Many thanks to EricW, who sent me two PICs. No, not of the

type, but 1-2-3 counters. One of them counts the slow revs of the gas meter, the other has to deal with shorter and more frequent flashes on a 'leccy meter.
Our gas meter has a magnet incorporated into the last roller. Thank you to whoever came up with the "just hold a little compass next to the meter to find the magnet" idea! KenB then mentioned Hall effect sensors to pick up the signal. I found one that incorporates a Schmitt-trigger (Allegro A3214EUA-T, bought from Rapid, but they don't seem to stock it atm), and thus produces nice clean pulses. The output goes low when the magnet is near. And it works with a 5V power supply. Eric's PIC then needs a pull-up resistor (10kOhm), and I put a capacitor (100nF) between the input pins of the PIC (2+3) and ground to catch any noise. Everything goes onto a tiny piece of strip board, with screw terminals for the sensor and one-wire cable.

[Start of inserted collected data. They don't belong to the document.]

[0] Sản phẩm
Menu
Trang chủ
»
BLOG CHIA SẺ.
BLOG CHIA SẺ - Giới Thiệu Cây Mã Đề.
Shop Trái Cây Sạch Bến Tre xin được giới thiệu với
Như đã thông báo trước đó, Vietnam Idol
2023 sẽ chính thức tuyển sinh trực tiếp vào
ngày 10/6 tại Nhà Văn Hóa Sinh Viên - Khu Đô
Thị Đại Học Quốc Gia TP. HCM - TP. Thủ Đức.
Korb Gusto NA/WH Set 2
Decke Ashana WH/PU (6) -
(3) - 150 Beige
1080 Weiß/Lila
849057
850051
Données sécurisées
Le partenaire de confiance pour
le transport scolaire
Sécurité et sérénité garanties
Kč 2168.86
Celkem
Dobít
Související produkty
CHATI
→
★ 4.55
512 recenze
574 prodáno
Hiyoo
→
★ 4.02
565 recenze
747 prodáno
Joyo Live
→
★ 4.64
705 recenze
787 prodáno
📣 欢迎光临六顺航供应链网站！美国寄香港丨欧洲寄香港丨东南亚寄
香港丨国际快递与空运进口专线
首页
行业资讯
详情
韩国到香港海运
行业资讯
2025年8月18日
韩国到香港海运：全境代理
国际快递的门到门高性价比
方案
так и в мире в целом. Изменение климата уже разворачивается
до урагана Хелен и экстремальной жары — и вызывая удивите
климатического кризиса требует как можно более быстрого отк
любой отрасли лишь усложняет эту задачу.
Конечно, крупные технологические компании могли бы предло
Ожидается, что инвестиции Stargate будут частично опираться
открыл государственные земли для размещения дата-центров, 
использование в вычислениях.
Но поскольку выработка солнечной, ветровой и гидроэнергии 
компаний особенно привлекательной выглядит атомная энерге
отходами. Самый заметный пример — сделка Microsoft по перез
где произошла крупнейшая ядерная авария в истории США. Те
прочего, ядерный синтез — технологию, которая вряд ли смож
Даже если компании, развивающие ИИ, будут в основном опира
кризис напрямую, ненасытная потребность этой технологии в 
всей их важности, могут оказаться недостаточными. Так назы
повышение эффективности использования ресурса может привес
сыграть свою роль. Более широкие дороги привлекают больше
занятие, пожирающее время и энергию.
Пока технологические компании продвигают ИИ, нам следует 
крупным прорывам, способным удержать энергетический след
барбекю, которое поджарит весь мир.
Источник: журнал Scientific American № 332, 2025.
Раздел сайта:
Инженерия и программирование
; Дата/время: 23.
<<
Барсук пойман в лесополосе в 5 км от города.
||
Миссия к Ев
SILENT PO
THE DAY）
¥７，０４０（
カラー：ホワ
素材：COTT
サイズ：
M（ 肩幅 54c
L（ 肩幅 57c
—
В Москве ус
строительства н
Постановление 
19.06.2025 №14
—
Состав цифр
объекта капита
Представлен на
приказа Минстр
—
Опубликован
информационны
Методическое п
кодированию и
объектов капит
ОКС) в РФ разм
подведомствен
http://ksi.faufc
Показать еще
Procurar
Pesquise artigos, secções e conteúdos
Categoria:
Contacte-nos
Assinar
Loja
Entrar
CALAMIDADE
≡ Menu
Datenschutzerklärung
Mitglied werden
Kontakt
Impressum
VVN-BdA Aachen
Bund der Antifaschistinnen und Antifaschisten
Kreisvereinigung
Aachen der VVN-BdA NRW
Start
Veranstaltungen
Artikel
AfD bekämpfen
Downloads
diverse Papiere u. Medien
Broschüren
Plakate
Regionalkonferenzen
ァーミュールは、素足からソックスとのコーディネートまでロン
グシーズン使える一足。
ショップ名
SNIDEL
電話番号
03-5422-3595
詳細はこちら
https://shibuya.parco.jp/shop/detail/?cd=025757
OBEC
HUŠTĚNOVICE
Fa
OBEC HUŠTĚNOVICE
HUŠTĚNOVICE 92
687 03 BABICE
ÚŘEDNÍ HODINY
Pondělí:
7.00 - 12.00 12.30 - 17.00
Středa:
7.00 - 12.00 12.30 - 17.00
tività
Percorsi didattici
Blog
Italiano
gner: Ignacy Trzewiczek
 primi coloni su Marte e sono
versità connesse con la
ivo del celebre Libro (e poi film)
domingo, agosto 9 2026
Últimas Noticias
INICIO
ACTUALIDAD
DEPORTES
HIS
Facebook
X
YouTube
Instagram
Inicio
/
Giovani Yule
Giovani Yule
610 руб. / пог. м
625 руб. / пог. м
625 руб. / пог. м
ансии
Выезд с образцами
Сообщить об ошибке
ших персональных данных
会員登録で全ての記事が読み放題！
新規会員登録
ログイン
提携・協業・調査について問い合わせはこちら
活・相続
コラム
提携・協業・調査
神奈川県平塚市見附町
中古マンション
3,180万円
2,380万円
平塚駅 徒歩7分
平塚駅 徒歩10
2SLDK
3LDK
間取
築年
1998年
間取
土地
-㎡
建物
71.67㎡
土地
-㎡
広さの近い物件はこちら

A similar arrangement works for the LED on the 'leccy meter. Here, the sensor is an LDR, blue-tacked onto the meter, which also seals the sensor against ambient light. The flashes are quite short, so I had to change the RC-circuit to 100kOhm and 10nF.
The first thing was to test whether the counted pulses agree with the meter readings. See the attached plots for a calibration curve. The gas meter produces 100pulses per cube meter (last dial is for 1 litre, full rev is 10L), whereas the electricity meter issues 800flashes per kWh.
Now I'll need to monitor the set-up for some time to make sure it's long term stable. I'll report back...
In the meantime, the counters are incorporated into my 1-wire network, read via owserver which runs on a NLSU2 (a.k.a. slug), saved into an SQLite database, and in parallel are read by munin to produce rolling daily and weekly graphs.